The Goodness That Endures
It's not up for a vote
Why do you boast, you tyrant, that you can do evil; Whereas the goodness of God endures all the day long? (Psalm 52:1-2)
Plenty of folks have described politics as the new religion, with all of the worst aspects of religion front and center.
A recent political raid on a church service in Minnesota has people stirred up.
As we might expect, there are self-identified Christians demonstrating and opining from within both of the political bubbles.
My morning Psalm offerings and Bible reading reminded me that the essentials of the Gospel cannot be contained or eliminated by politics, although various political policies and actions can make it more or less difficult or even sacrificial to keep the faith.
Psalms 52. 53 and 54 portray the powers of this world in opposition to faith in God,
“Behold, this is the one who did not take God for his strength, but trusted in the multitude of his riches and relied on his wickedness”…I will always give thanks unto you for what you have done, and I will declare your Name among the faithful, for it is good. (52:8,10)
Have they no knowledge, all the workers of evil who eat up my people as they would eat bread, and call not upon God? (53:5)
For the arrogant have risen up against me, and tyrants, who do not have God before their eyes, seek after my life.

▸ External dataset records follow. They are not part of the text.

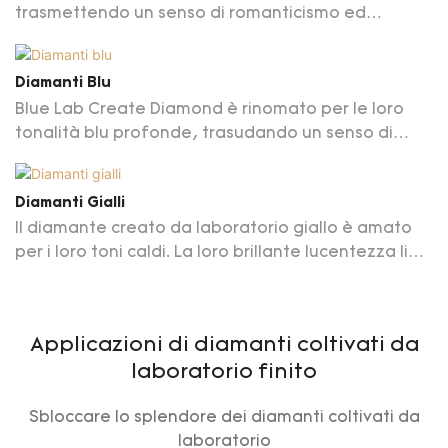
trasmettendo un senso di romanticismo ed
eleganza. Il loro colore unico li rende una scelta
preziosa e da collezione nei gioielli
Diamanti Blu
Blue Lab Create Diamond è rinomato per le loro
tonalità blu profonde, trasudando un senso di
nobiltà ed eleganza. Questo colore unico porta
effetti incantevoli al design dei gioielli
Diamanti Gialli
Il diamante creato da laboratorio giallo è amato
per i loro toni caldi. La loro brillante lucentezza li
rende una scelta unica e accattivante, ideale per
mostrare l'individualità
Applicazioni di diamanti coltivati ​​da
laboratorio finito
Sbloccare lo splendore dei diamanti coltivati ​​da
laboratorio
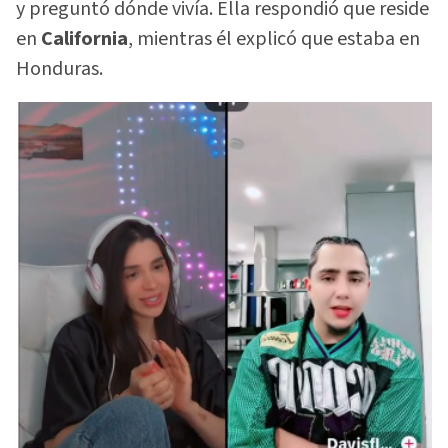
y preguntó dónde vivía. Ella respondió que reside
en
California
, mientras él explicó que estaba en
Honduras.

Behold, God is my helper; the Lord is he who upholds my life. (54:3-4)
If we’re honest, we’ll confess that we see “the other side” as the bad guys in these verses and our own partisans as the righteous and victimized. And so much of today’s commentary — some offered by Christians — is an effort to legitimate the violence that the Psalms protest.

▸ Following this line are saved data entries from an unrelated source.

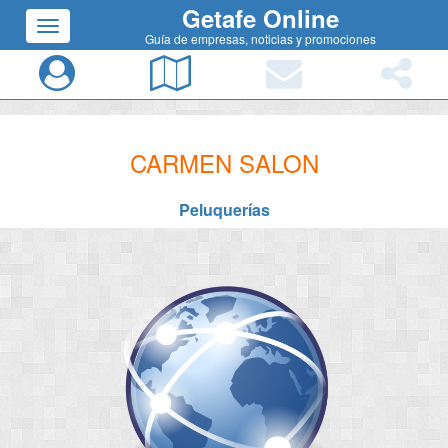
Getafe Online
Guía de empresas, noticias y promociones
CARMEN SALON
Peluquerías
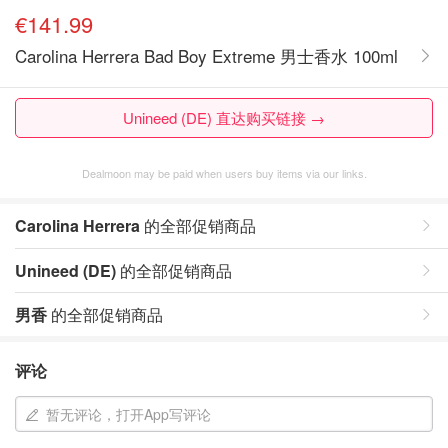
€141.99
Carolina Herrera Bad Boy Extreme 男士香水 100ml
Unineed (DE) 直达购买链接 →
Dealmoon may be paid when users buy items via our links.
Carolina Herrera
的全部促销商品
Unineed (DE)
的全部促销商品
男香
的全部促销商品
评论
暂无评论，打开App写评论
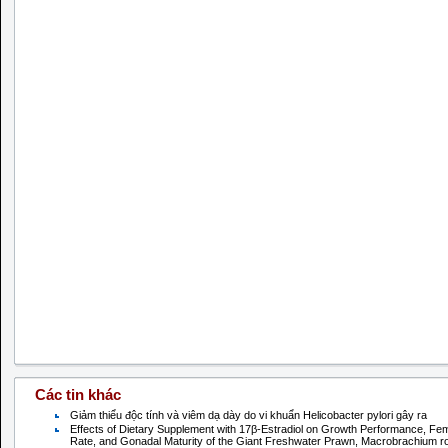
Các tin khác
Giảm thiểu độc tính và viêm dạ dày do vi khuẩn Helicobacter pylori gây ra
Effects of Dietary Supplement with 17β-Estradiol on Growth Performance, Fem
Rate, and Gonadal Maturity of the Giant Freshwater Prawn, Macrobrachium r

Whichever bubble engulfs the other has nothing to do with the ultimate claims of the Christian faith, shared in this morning’s New Testament lesson,
My sheep hear my voice, and I know them, and they follow me. I give them eternal life, and they will never perish, and no one will snatch them out of my hand. My Father, who has given them to me, is greater than all, and no one is able to snatch them out of the Father's hand. I and the Father are one. (Jesus in John 10:27-30)
You can hang that on the wall of a statehouse or ban the Bibles that contain it. You can bellow it at a political rally or arrest people who read it softly on a sidewalk. Those actions do not touch the truth that is Jesus Christ, fully human and fully divine, who gives eternal life to those who follow him in faith.

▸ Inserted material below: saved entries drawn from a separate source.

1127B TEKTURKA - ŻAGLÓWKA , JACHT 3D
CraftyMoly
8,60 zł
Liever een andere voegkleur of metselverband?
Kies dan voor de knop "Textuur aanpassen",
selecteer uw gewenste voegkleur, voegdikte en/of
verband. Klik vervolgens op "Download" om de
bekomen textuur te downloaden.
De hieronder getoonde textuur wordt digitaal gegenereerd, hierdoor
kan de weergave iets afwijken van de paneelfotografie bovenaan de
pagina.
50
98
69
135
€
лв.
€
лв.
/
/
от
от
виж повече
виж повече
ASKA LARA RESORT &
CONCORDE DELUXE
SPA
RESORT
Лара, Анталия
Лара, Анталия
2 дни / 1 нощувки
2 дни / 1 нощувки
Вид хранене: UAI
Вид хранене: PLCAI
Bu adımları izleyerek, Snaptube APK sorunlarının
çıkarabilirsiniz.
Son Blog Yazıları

When our churches cease to proclaim him as he is to use him as a symbol for our bubble cause du jour, and seek our meaning in grim, sourpuss chaplaincies to the political bubbles, we cling to things that are passing away and miss the goodness of God that endures all the day long.
This bedtime prayer is apt,
Be present, O merciful God, and protect us through the hours of this night, so that we who are wearied by the changes and chances of this life may rest in your eternal changelessness; through Jesus Christ our Lord. Amen.



This should be on the front page of every newspaper in the country.
Powerful reframing of the faith-politics tension. The observation that both bubbles claim righteousness while the Gospel stands apart is crucial, tho rarely acknowledged in practice. I've seen congregations fracture over precisely this conflation of temporal power with eternal truth. The John 10 passage grounds things well, th permanence of divine security versus the transience of political victories matters more than most want to admit.